Antisemitismus: Die Randale wird Teil der Ausstellung

Die Ausstellung "Verraten und Verkauft" an der Humboldt-Uni ist wieder eröffnet - mit einer Schautafel, die die Zerstörung durch Schüler vor einer Woche thematisiert. Ob die Protestler vorsätzlich handelten, ist noch immer unklar.

Die Empörung nach der Schülerrandale war riesig. Doch als sich vor der neuen Eröffnung der Ausstellung „Verraten und Verkauft“ die Prominenten auf dem Podium niederließen, mischten sich auch nachdenkliche Töne in die Diskussion. „Wir müssen genau hinschauen, wer an den Zerstörungen beteiligt gewesen ist – dann erst können wir nach den Motiven der Täter fragen“, sagte beispielsweise Bundestagsvizepräsident Wolfgang Thierse (SPD).

Die neue Schau im Foyer der Humboldt-Universität wird nun um eine Schautafel ergänzt. Diese soll über die Geschichte der am 24. Oktober eröffneten Ausstellung informieren – und über ihre Zerstörung. Vor einer Woche hatten rund 1000 Teilnehmer einer Schülerdemo für bessere Bildungspolitik das Uni-Hauptgebäude gestürmt. Einige unter ihnen, mutmaßlich linksextremistischer Gesinnung, zerstörten die Schautafeln, wobei es auch zu antisemitischen Äußerungen gekommen sein soll.

War die Randale ein antisemitischer Akt? Oder nur die Folge eines aus dem Ruder gelaufenen Protests? Diese Frage diskutierten neben Thierse am Montagabend HU-Präsident Christoph Markschies, der Beauftragte der Jüdischen Gemeinde zur Bekämpfung des Antisemitismus, Levi Salomon, und CDU-Bundestagsabgeordnete Monika Grütters.
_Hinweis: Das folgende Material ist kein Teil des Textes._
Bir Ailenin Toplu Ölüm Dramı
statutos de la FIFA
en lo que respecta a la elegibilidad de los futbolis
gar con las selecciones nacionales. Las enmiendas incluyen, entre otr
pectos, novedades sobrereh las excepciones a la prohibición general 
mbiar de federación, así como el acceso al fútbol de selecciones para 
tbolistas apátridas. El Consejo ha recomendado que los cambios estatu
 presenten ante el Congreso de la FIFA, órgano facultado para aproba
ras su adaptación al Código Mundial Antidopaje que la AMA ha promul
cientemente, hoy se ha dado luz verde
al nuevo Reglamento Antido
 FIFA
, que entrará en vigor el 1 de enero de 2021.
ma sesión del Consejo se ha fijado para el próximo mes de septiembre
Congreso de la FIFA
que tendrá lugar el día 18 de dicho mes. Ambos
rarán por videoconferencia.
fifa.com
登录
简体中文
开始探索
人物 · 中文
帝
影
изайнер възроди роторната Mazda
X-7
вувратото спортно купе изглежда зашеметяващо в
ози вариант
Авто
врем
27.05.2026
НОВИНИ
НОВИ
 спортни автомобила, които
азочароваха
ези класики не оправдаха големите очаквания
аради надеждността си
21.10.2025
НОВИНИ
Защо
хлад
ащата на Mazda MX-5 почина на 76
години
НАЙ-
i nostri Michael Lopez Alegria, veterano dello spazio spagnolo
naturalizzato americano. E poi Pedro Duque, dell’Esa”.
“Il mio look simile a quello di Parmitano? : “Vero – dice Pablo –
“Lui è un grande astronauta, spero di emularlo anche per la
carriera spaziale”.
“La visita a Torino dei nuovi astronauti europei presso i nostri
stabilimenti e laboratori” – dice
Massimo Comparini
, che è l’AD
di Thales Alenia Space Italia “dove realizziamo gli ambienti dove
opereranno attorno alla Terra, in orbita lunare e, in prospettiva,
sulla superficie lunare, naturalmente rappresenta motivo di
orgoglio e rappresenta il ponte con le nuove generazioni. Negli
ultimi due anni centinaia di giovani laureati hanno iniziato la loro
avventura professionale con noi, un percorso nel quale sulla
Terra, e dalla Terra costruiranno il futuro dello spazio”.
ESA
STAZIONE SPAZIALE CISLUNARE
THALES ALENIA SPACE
Im Anschluss an die Diskussion wurde die Schau über jüdische Unternehmen in Berlin unter nationalsozialistischer Gewaltherrschaft wieder eröffnet.

Monika Grütters von der CDU zeigte sich betroffen über „den Mangel an Toleranz und Rücksichtnahme und das Fehlen einer instinktiven Hemmschwelle“ bei den verantwortlichen Jugendlichen. „Entscheidend ist vor allem, wie die Mehrheit sich verhält – hat der Rest geschwiegen, protestiert oder versucht, etwas zu verhindern?“, fragte Levi Salomon und schlug die Initiierung eines an die Schüler gerichteten Projekts zur Aufklärung und Aufarbeitung der Vorfälle vor.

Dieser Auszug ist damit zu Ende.